(Required work) Would you count the lines in the entries below that contain "Zahnwurzel"? Reply with the number only.

Records from a dataset:
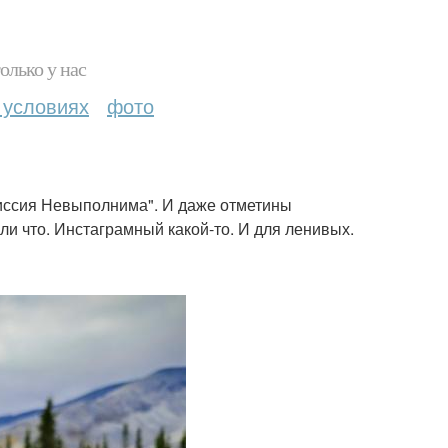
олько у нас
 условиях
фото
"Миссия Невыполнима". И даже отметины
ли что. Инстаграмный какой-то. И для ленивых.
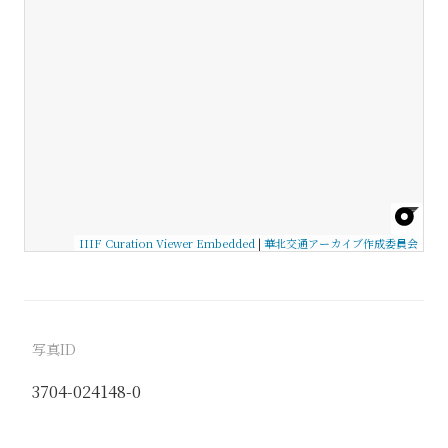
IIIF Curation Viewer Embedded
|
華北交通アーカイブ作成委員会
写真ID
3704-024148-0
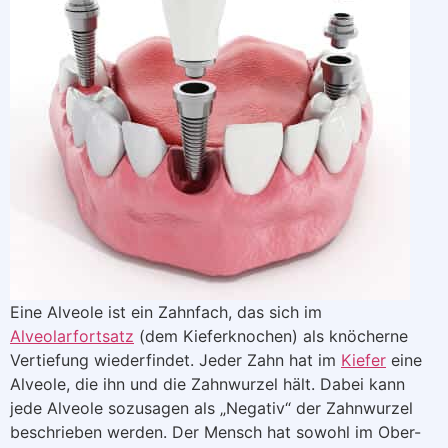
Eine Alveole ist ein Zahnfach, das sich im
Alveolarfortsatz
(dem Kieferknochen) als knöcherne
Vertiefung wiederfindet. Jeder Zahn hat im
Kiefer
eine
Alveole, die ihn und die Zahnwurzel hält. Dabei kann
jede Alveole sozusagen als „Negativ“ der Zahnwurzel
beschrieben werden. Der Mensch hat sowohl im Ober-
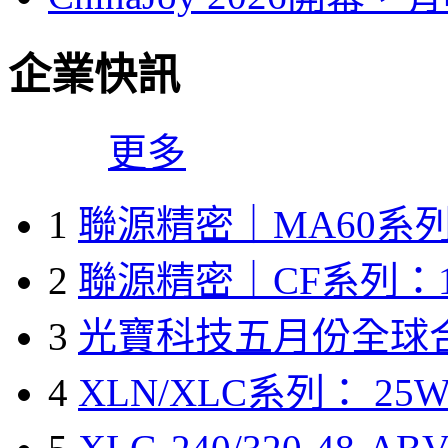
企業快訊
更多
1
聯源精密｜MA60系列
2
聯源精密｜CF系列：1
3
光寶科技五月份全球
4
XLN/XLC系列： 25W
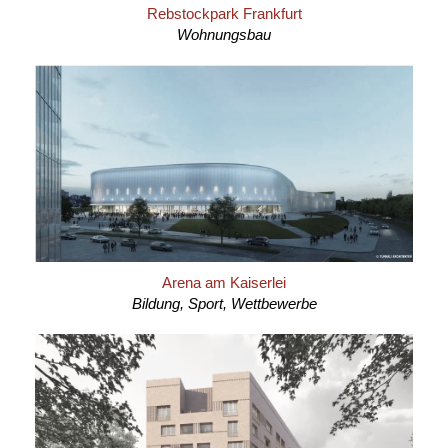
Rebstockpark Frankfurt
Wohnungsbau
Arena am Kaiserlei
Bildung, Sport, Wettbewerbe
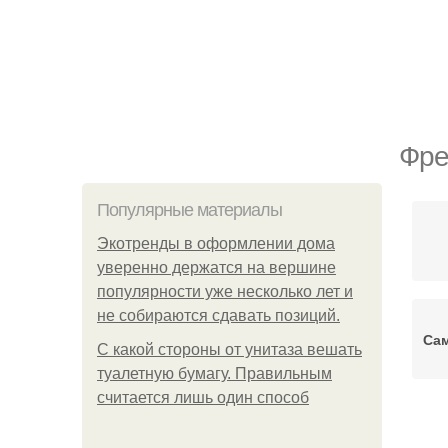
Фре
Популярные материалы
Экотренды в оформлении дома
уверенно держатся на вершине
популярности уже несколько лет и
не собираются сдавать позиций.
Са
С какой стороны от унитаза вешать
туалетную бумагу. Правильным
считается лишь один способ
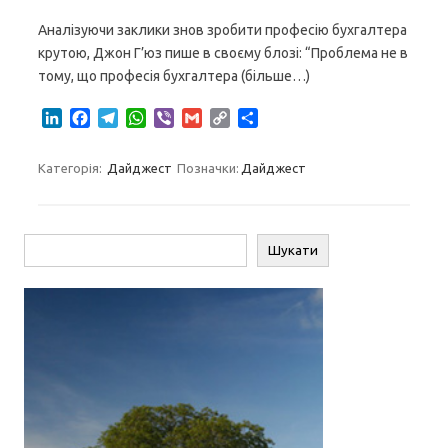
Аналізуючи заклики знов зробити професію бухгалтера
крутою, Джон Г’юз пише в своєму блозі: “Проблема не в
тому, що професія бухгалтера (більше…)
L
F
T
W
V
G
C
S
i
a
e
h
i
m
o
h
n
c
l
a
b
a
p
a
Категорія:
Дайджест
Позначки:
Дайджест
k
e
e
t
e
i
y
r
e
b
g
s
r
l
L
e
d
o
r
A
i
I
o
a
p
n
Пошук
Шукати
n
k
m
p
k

---

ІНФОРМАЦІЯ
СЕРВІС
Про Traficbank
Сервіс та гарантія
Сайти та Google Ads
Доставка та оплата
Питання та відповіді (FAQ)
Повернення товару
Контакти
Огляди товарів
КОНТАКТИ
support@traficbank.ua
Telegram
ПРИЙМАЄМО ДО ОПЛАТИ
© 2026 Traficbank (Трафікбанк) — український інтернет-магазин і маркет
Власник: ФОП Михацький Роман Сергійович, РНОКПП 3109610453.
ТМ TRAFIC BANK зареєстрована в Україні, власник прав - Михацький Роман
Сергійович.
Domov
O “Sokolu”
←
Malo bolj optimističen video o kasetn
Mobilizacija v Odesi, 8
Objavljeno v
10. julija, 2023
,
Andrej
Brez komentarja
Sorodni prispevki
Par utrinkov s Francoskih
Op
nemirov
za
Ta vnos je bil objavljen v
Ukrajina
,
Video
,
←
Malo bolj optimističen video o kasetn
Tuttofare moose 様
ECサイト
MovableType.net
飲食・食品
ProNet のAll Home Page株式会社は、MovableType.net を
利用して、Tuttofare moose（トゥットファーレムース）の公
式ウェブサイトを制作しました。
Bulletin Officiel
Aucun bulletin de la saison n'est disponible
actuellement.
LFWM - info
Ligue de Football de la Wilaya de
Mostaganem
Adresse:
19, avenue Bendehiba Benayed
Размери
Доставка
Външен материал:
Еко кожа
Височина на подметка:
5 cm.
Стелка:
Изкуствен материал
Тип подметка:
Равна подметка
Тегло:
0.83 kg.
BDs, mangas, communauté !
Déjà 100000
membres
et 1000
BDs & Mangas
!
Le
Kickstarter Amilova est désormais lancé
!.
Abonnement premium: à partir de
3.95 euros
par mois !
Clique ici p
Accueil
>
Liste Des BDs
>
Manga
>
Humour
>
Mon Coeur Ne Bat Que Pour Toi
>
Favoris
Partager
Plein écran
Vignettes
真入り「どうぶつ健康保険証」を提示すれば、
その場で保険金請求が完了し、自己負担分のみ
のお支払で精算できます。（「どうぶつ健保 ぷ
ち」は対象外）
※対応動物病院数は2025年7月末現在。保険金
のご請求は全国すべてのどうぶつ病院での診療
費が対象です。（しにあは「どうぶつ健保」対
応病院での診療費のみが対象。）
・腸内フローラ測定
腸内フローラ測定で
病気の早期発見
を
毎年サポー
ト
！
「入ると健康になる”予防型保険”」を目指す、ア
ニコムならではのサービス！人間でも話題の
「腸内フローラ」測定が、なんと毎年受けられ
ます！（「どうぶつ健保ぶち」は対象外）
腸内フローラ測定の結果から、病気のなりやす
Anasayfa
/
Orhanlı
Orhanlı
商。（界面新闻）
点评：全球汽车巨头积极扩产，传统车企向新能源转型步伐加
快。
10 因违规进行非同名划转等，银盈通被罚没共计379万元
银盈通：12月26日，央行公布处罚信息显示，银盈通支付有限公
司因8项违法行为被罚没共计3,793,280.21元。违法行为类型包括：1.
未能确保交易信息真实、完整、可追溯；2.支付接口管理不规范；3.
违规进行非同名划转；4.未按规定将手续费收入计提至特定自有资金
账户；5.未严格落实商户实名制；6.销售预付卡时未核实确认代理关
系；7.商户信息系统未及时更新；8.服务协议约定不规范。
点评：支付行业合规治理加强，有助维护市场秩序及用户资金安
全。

(Task answer) 2